[Material supplied Boundary: Start]

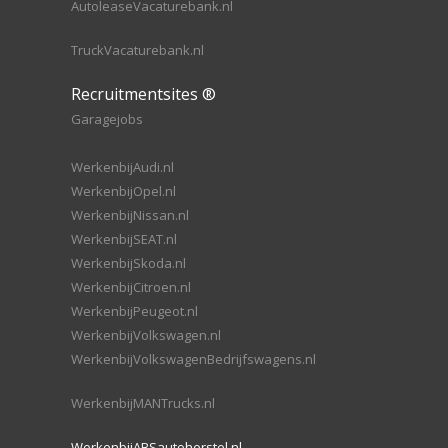
AutoleaseVacaturebank.nl
TruckVacaturebank.nl
Recruitmentsites ®
Garagejobs
WerkenbijAudi.nl
WerkenbijOpel.nl
WerkenbijNissan.nl
WerkenbijSEAT.nl
WerkenbijSkoda.nl
WerkenbijCitroen.nl
WerkenbijPeugeot.nl
WerkenbijVolkswagen.nl
WerkenbijVolkswagenBedrijfswagens.nl
WerkenbijMANTrucks.nl
WerkenbijABSautoherstel.nl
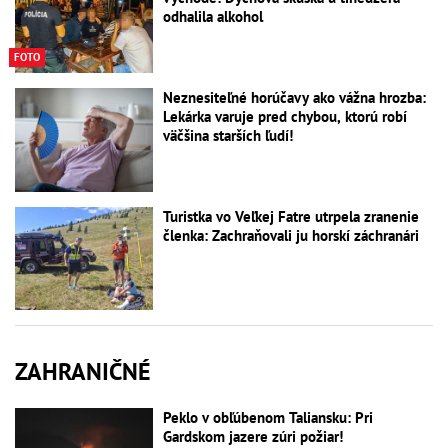
odhalila alkohol
FOTO
Neznesiteľné horúčavy ako vážna hrozba:
Lekárka varuje pred chybou, ktorú robí
väčšina starších ľudí!
Turistka vo Veľkej Fatre utrpela zranenie
členka: Zachraňovali ju horskí záchranári
ZAHRANIČNÉ
Peklo v obľúbenom Taliansku: Pri
Gardskom jazere zúri požiar!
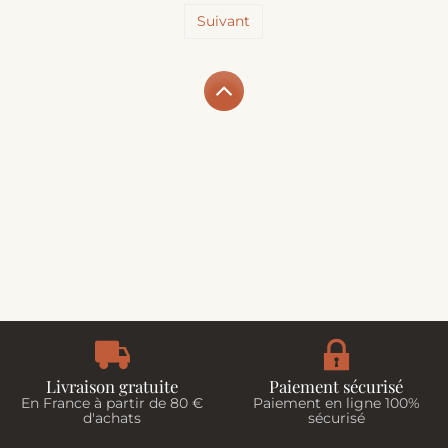
Suivant
Livraison gratuite
Paiement sécurisé
En France à partir de 80 €
Paiement en ligne 100%
d'achats
sécurisé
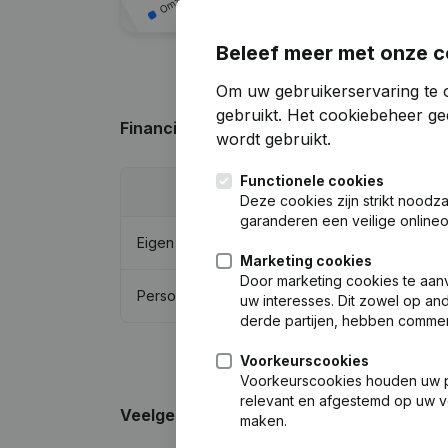
Beleef meer met onze c
Om uw gebruikerservaring te o
gebruikt.
Het cookiebeheer
gee
Financiële gegevens
van Patrick Peters
wordt gebruikt.
Functionele cookies
20
Deze cookies zijn strikt noodz
garanderen een veilige online
Eigen vermogen
€
346.1
Marketing cookies
Door marketing cookies te aan
Personeel
uw interesses. Dit zowel op and
derde partijen, hebben commer
Voorkeurscookies
Voorkeurscookies houden uw per
relevant en afgestemd op uw v
Veelgestelde vragen
maken.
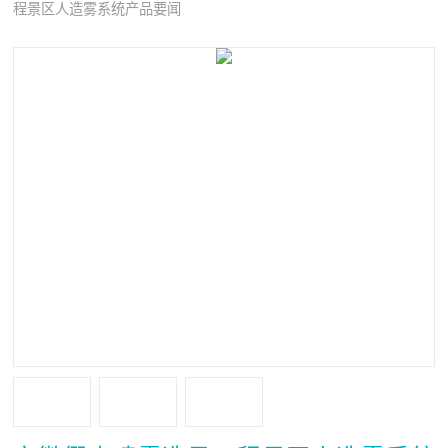
程景区人造雾系统产品要闻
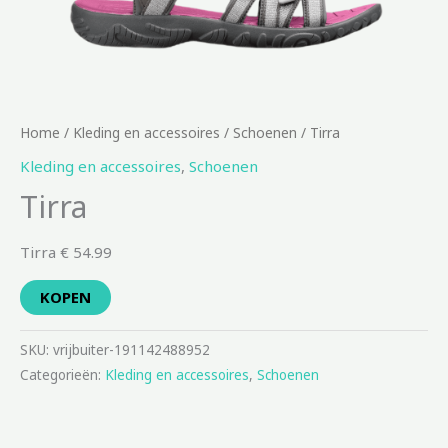
Home
/
Kleding en accessoires
/
Schoenen
/ Tirra
Kleding en accessoires
,
Schoenen
Tirra
Tirra € 54.99
KOPEN
SKU:
vrijbuiter-191142488952
Categorieën:
Kleding en accessoires
,
Schoenen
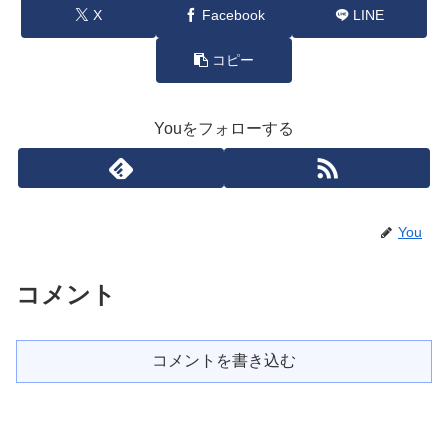
X
Facebook
LINE
コピー
Youをフォローする
You
コメント
コメントを書き込む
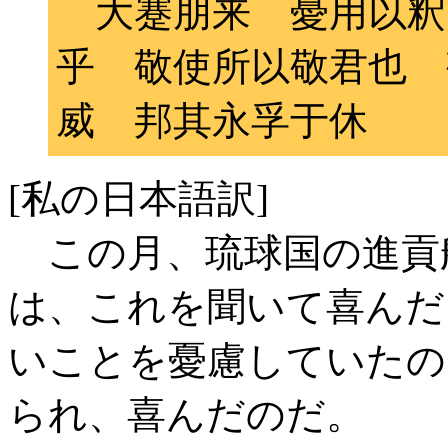
大蹇朋来 憂用以釈
乎 敬使所以敬君也 
威 邦其永孚于休
[私の日本語訳]
この月、琉球国の進貢
は、これを聞いて喜んだ
いことを憂慮していたの
られ、喜んだのだ。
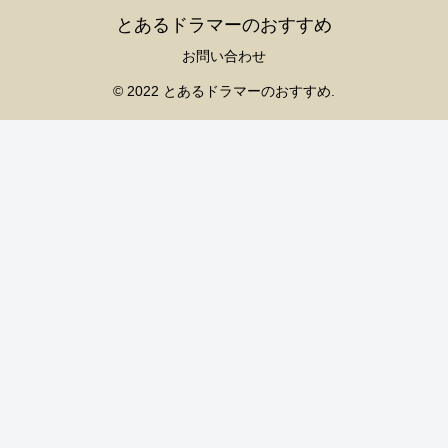
とあるドラマーのおすすめ
お問い合わせ
© 2022 とあるドラマーのおすすめ.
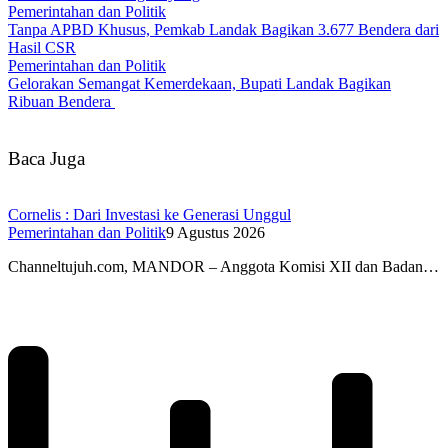
Pemerintahan dan Politik
Tanpa APBD Khusus, Pemkab Landak Bagikan 3.677 Bendera dari
Hasil CSR
Pemerintahan dan Politik
Gelorakan Semangat Kemerdekaan, Bupati Landak Bagikan
Ribuan Bendera
Baca Juga
Cornelis : Dari Investasi ke Generasi Unggul
Pemerintahan dan Politik
9 Agustus 2026
Channeltujuh.com, MANDOR – Anggota Komisi XII dan Badan…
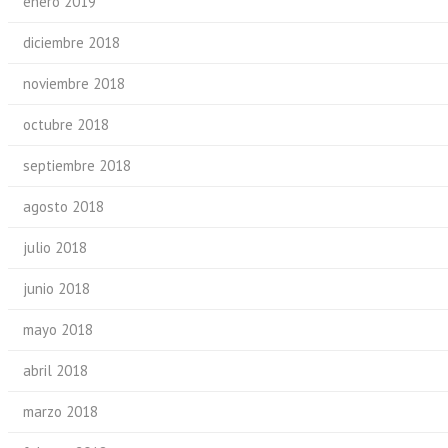
enero 2019
diciembre 2018
noviembre 2018
octubre 2018
septiembre 2018
agosto 2018
julio 2018
junio 2018
mayo 2018
abril 2018
marzo 2018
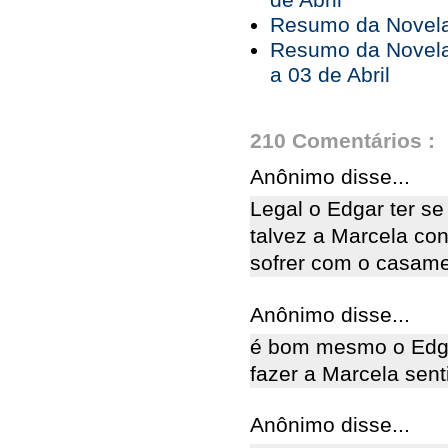
de Abril
Resumo da Novela 
Resumo da Novela
a 03 de Abril
210 Comentários :
Anônimo disse...
Legal o Edgar ter s
talvez a Marcela con
sofrer com o casame
Anônimo disse...
é bom mesmo o Edga
fazer a Marcela sent
Anônimo disse...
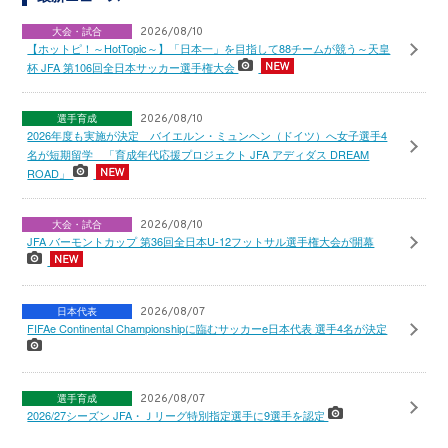
大会・試合
2026/08/10
【ホットピ！～HotTopic～】「日本一」を目指して88チームが競う～天皇
杯 JFA 第106回全日本サッカー選手権大会
選手育成
2026/08/10
2026年度も実施が決定 バイエルン・ミュンヘン（ドイツ）へ女子選手4
名が短期留学 「育成年代応援プロジェクト JFA アディダス DREAM
ROAD」
大会・試合
2026/08/10
JFA バーモントカップ 第36回全日本U-12フットサル選手権大会が開幕
日本代表
2026/08/07
FIFAe Continental Championshipに臨むサッカーe日本代表 選手4名が決定
選手育成
2026/08/07
2026/27シーズン JFA・Ｊリーグ特別指定選手に9選手を認定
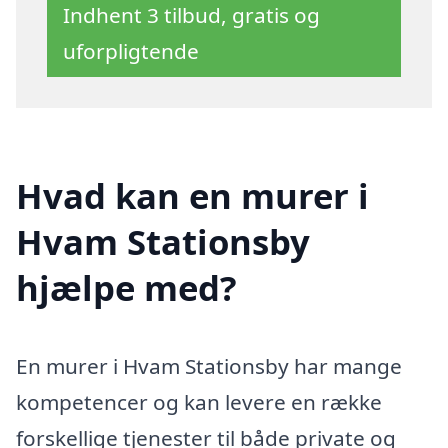
Indhent 3 tilbud, gratis og
uforpligtende
Hvad kan en murer i
Hvam Stationsby
hjælpe med?
En murer i Hvam Stationsby har mange
kompetencer og kan levere en række
forskellige tjenester til både private og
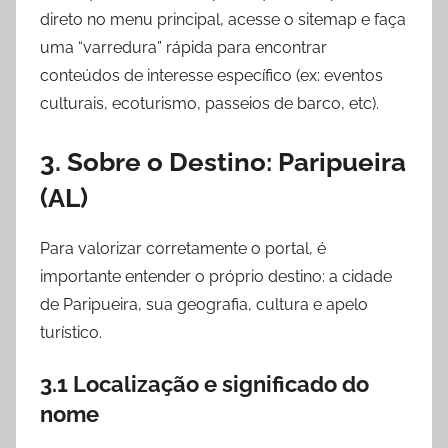
direto no menu principal, acesse o sitemap e faça
uma “varredura” rápida para encontrar
conteúdos de interesse específico (ex: eventos
culturais, ecoturismo, passeios de barco, etc).
3. Sobre o Destino: Paripueira
(AL)
Para valorizar corretamente o portal, é
importante entender o próprio destino: a cidade
de Paripueira, sua geografia, cultura e apelo
turístico.
3.1 Localização e significado do
nome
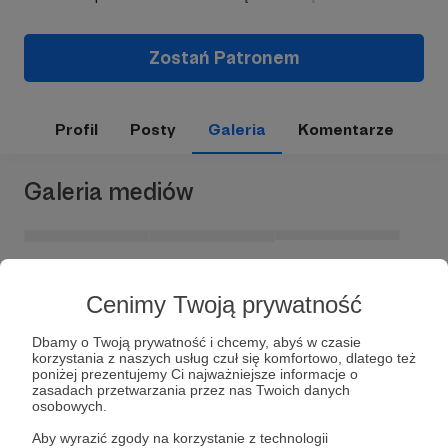
Zostań Patronem
Profil
Posty
Galeria
Komentarze
Galeria mediów
Cenimy Twoją prywatność
Dbamy o Twoją prywatność i chcemy, abyś w czasie
korzystania z naszych usług czuł się komfortowo, dlatego też
poniżej prezentujemy Ci najważniejsze informacje o
zasadach przetwarzania przez nas Twoich danych
Dołącz do grona Patronów!
osobowych.
Aby wyrazić zgody na korzystanie z technologii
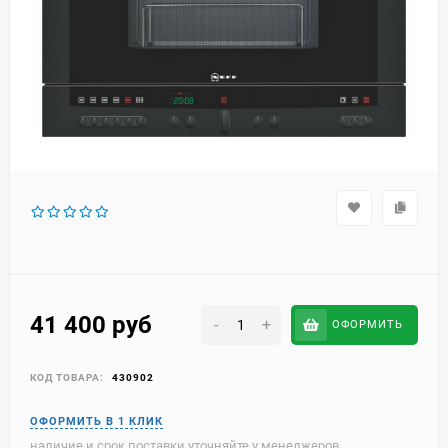
41 400
руб
-
+
ОФОРМИТЬ
КОД ТОВАРА:
430902
наличие и срок поставки уточняйте у менеджеров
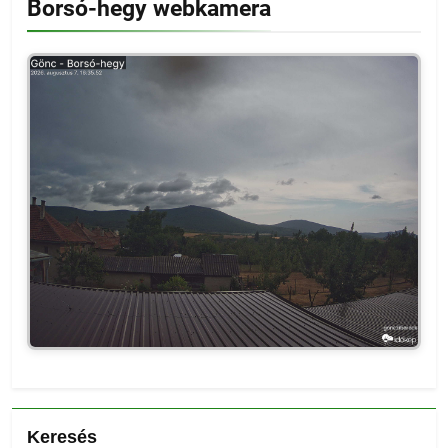
Borsó-hegy webkamera
Keresés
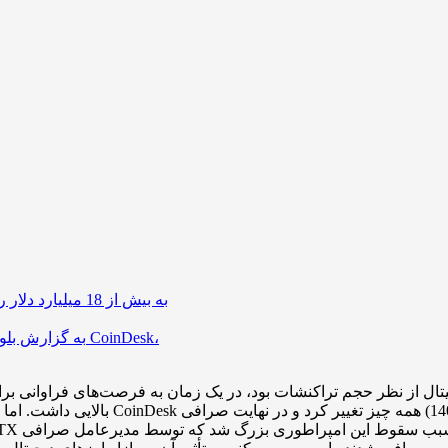
در جولای سال 2021، ارزش سهام صرافی FTX به بیش از 18 میلیارد دلار رسید
به گزارش بلومبرگ و هفته‌ها قبل از انتشار نتایج مالی آلامدا توسط CoinDesk،
بالایی داشت. اما پس از انتشار یک مقال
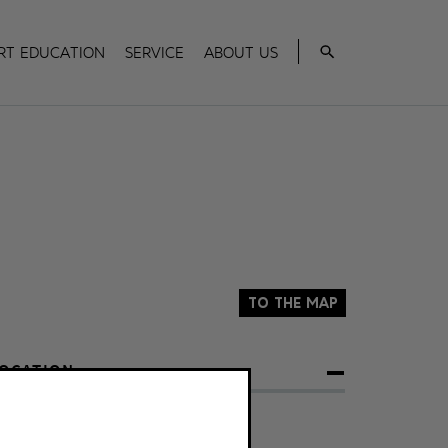
Search
rt Education
Service
About us
To the map
OCATION
rund/Ground
reiler Platz 1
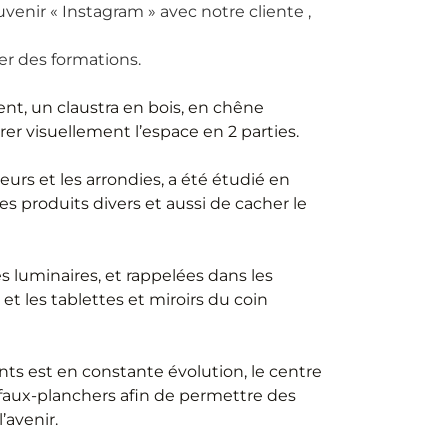
venir « Instagram » avec notre cliente ,
er des formations.
ent, un claustra en bois, en chêne
arer visuellement l’espace en 2 parties.
urs et les arrondies, a été étudié en
s produits divers et aussi de cacher le
es luminaires, et rappelées dans les
et les tablettes et miroirs du coin
ents est en constante évolution, le centre
 faux-planchers afin de permettre des
’avenir.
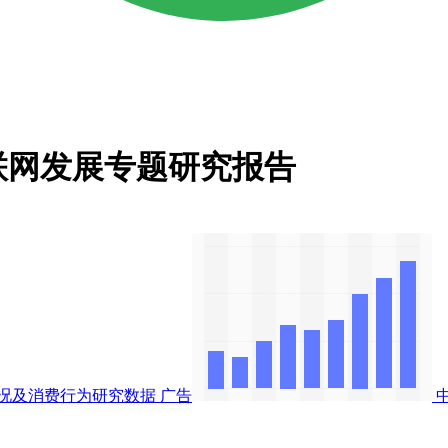
互联网发展专题研究报告
况及消费行为研究数据
广告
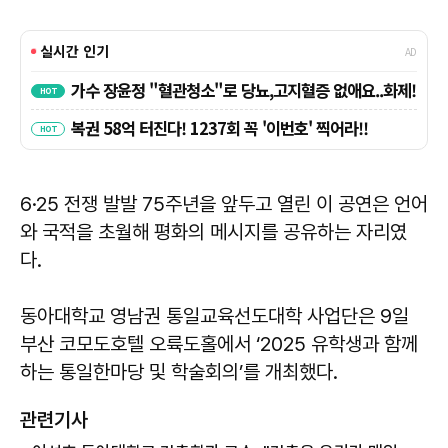
6·25 전쟁 발발 75주년을 앞두고 열린 이 공연은 언어
와 국적을 초월해 평화의 메시지를 공유하는 자리였
다.
동아대학교 영남권 통일교육선도대학 사업단은 9일
부산 코모도호텔 오륙도홀에서 ‘2025 유학생과 함께
하는 통일한마당 및 학술회의’를 개최했다.
관련기사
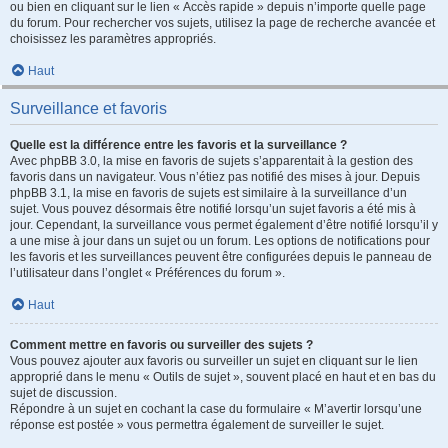
ou bien en cliquant sur le lien « Accès rapide » depuis n’importe quelle page
du forum. Pour rechercher vos sujets, utilisez la page de recherche avancée et
choisissez les paramètres appropriés.
Haut
Surveillance et favoris
Quelle est la différence entre les favoris et la surveillance ?
Avec phpBB 3.0, la mise en favoris de sujets s’apparentait à la gestion des
favoris dans un navigateur. Vous n’étiez pas notifié des mises à jour. Depuis
phpBB 3.1, la mise en favoris de sujets est similaire à la surveillance d’un
sujet. Vous pouvez désormais être notifié lorsqu’un sujet favoris a été mis à
jour. Cependant, la surveillance vous permet également d’être notifié lorsqu’il y
a une mise à jour dans un sujet ou un forum. Les options de notifications pour
les favoris et les surveillances peuvent être configurées depuis le panneau de
l’utilisateur dans l’onglet « Préférences du forum ».
Haut
Comment mettre en favoris ou surveiller des sujets ?
Vous pouvez ajouter aux favoris ou surveiller un sujet en cliquant sur le lien
approprié dans le menu « Outils de sujet », souvent placé en haut et en bas du
sujet de discussion.
Répondre à un sujet en cochant la case du formulaire « M’avertir lorsqu’une
réponse est postée » vous permettra également de surveiller le sujet.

[Material supplied Boundary: End]

Assignment
Report, using only a number, how many lines above hold the word "Voorkeurscookies".

Solution for this exercise
2